Really what guys like that are doing is using pejorative labelling to reduce your choices - the mass media do this all the time in politics. You're not supposed to notice but, for example, only about 3% of the mainstream media stories about Eliot Spitzer - you know, the hooker booker guy - mention that he's a Democrat - and then only in the fine print - but damn near every single one of the stories about Larry Craig - a guy I think was targetted and set up -stress that he's a Republican. Well, you know, to a lot of IBM and Red Hat people selling Linux, Sun's the enemy: so I get identified as a Sun guy by people who don't want you talking to me - but is the Solaris/CMT combination right for you? At this point how would I know? it's possible, I'd guess it's even likely - but what I think is that we're not going to know one way or the other until we see how your application scales up on it and we work out the cost numbers.
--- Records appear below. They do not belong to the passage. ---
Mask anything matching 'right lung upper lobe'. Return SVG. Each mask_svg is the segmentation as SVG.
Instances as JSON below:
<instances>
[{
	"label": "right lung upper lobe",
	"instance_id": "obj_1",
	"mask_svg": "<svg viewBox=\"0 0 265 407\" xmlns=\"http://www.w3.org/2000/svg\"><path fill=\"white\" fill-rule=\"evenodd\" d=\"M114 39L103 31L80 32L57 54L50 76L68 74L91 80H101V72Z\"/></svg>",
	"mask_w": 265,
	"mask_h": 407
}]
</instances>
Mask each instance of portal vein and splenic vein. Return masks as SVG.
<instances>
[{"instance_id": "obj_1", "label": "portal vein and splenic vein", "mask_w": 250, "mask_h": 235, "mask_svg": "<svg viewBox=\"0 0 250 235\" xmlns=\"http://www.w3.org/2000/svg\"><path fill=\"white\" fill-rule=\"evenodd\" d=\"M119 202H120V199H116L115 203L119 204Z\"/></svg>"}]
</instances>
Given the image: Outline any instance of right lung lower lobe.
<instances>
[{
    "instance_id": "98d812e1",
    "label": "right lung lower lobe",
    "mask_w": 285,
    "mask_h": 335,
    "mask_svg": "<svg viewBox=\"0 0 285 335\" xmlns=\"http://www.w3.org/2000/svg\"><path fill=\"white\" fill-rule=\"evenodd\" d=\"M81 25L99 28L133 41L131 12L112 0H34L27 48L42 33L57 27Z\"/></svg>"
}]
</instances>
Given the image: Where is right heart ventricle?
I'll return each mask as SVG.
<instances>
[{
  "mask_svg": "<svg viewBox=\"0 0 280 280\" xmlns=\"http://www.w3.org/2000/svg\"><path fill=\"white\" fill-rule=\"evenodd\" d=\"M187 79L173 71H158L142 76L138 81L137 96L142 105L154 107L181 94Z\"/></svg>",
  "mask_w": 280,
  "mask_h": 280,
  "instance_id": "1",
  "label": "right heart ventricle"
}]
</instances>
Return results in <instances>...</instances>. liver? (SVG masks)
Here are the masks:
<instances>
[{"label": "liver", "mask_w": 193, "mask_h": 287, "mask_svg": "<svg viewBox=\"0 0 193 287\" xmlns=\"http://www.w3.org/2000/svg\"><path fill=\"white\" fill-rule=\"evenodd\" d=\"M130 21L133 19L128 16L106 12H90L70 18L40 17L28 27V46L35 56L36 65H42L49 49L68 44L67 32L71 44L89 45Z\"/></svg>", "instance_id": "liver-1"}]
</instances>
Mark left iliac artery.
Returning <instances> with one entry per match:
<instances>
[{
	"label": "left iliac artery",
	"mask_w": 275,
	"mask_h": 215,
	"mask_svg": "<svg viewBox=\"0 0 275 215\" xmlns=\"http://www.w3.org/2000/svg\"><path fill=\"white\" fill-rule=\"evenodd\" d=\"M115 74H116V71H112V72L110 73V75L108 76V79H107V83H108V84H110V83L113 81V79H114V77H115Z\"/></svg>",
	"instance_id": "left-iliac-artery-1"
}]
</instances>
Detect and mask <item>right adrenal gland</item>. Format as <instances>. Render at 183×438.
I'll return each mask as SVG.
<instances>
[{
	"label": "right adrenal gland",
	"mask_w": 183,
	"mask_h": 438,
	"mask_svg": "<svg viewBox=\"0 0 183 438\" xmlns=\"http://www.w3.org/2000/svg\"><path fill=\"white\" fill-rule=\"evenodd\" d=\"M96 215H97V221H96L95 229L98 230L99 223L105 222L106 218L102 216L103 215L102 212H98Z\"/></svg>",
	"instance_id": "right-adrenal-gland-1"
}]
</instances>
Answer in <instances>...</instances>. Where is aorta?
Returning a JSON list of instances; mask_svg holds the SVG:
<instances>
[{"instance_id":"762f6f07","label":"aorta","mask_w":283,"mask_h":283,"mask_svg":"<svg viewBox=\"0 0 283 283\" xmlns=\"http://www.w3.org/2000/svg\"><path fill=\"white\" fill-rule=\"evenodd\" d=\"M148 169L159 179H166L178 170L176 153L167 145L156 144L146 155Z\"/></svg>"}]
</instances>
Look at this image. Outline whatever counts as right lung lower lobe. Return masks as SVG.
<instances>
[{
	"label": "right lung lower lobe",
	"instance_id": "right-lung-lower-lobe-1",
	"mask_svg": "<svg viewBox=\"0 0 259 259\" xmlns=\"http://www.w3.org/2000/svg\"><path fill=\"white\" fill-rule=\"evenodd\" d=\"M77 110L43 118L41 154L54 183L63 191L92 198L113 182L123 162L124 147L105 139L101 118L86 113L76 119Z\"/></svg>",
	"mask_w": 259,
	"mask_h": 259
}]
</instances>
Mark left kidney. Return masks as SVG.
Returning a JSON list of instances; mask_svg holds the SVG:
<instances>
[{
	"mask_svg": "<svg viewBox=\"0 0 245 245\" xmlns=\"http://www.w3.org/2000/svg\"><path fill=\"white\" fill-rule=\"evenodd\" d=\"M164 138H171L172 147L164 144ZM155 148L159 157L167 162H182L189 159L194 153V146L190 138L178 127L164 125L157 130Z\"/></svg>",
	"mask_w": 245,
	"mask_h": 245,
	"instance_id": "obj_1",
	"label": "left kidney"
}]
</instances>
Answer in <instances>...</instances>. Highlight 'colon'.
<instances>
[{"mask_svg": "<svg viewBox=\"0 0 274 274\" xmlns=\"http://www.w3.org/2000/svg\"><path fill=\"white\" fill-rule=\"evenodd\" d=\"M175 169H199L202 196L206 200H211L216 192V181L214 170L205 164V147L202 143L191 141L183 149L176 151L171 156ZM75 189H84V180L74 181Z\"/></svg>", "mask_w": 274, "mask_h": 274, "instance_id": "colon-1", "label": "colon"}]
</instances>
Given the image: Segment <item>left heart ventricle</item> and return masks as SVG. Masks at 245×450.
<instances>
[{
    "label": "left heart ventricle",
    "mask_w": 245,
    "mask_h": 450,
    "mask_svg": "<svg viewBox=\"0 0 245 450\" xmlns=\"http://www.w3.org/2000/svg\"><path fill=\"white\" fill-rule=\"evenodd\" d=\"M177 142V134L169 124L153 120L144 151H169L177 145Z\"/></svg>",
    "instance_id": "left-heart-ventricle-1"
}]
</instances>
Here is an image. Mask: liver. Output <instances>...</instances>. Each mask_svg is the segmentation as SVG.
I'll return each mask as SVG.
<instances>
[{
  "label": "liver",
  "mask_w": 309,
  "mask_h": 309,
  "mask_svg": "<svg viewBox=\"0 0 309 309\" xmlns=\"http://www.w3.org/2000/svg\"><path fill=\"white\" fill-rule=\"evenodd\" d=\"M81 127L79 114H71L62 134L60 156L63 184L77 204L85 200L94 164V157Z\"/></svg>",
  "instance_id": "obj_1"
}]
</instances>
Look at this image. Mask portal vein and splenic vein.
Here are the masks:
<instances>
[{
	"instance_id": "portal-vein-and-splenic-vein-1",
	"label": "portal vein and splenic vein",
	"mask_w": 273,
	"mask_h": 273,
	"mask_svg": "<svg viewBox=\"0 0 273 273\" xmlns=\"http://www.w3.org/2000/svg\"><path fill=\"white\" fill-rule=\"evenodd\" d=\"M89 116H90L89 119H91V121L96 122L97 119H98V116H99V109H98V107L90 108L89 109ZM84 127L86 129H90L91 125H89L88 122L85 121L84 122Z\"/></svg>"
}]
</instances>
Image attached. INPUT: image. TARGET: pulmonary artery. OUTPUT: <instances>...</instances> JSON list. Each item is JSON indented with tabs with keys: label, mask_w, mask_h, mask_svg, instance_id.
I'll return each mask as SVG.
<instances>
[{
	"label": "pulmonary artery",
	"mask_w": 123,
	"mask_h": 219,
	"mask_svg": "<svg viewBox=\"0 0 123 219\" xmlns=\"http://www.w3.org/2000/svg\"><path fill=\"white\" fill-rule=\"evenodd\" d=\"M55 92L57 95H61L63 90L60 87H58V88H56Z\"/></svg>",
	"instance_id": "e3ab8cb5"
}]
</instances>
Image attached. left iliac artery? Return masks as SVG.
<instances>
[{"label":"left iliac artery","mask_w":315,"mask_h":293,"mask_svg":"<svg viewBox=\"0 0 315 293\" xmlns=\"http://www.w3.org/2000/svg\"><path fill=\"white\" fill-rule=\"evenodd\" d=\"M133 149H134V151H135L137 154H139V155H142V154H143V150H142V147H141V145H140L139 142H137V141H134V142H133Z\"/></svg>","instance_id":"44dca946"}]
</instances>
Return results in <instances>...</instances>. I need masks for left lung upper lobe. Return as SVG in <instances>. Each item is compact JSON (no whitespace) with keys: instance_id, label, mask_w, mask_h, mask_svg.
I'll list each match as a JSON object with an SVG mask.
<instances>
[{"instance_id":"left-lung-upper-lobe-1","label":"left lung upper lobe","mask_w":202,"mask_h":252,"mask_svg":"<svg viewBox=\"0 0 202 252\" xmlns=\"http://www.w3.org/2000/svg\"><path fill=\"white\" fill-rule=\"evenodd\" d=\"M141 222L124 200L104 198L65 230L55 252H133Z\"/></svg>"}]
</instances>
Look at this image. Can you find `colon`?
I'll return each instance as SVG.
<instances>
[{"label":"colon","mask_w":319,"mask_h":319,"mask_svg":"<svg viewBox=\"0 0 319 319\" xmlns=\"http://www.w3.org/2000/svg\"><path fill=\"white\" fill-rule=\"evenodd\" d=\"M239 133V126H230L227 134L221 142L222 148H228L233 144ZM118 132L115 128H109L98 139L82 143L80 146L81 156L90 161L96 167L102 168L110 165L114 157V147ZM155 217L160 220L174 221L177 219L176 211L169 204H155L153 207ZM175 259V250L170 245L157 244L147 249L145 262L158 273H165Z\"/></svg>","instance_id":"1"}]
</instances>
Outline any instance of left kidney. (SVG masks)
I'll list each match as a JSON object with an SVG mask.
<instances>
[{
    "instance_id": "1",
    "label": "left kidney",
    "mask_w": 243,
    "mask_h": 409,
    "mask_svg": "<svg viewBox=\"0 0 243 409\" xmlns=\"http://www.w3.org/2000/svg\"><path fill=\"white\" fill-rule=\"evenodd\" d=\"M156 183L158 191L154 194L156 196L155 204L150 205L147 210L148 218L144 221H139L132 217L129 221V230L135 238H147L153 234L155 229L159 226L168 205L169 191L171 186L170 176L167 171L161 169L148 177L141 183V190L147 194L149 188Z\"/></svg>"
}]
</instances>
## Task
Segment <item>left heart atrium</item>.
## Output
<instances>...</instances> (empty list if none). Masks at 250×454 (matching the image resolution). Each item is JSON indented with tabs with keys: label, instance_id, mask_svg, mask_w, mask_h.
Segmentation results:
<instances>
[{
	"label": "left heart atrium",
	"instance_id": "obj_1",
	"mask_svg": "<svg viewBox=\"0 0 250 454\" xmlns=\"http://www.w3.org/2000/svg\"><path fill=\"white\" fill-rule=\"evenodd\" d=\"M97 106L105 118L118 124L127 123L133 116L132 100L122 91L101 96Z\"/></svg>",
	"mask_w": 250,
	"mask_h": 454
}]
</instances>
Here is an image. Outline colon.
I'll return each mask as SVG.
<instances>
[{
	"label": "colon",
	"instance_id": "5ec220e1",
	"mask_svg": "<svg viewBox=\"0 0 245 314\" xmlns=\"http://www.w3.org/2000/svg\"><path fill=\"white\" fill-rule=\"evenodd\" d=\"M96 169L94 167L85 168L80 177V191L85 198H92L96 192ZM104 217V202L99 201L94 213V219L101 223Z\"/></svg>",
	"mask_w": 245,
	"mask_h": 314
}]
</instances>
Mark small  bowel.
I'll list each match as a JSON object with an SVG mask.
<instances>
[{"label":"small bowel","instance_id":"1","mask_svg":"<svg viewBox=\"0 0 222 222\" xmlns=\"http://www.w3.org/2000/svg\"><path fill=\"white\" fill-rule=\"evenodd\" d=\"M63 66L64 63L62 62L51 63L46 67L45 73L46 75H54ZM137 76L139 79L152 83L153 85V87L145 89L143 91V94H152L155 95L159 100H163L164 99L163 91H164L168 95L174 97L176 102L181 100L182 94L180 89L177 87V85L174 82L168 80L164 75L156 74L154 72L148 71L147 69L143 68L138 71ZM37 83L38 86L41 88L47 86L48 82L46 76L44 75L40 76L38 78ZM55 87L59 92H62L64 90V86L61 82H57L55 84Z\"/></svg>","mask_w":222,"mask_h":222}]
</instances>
PC: "but what about Linux?

ME: "Linux is great -you know I work with it all the time - but when it comes to complex, mission critical, requirements at your scale it's crippled by x86; and sure, it runs on SPARC too, but not nearly as well as Solaris, so what's the point? You know when I come across as a Linux bigot? When the job is small enough for x86 to be cheap or when the customer needs consistent teraflops and therefore IBM's cell machine - the rest of the time? it's insanely great compared to Windows - you know the gap between Linux and other major Unix lines, Solaris and the BSDs, is much much smaller than that between Linux and Windows - but there is a gap - and why not go with the best?

As I said, I'm biased - everybody says so - but while I wait sleeplessly for PC to call back the good news is that I did get a call about a week later from the Finance guy at XXX: he's wondering when he'll know it's time to pull the plug and start over.


Paul Murphy wrote and published The Unix Guide to Defenestration. Murphy is a 25-year veteran of the I.T. consulting industry, specializing in Unix and Unix-related management issues.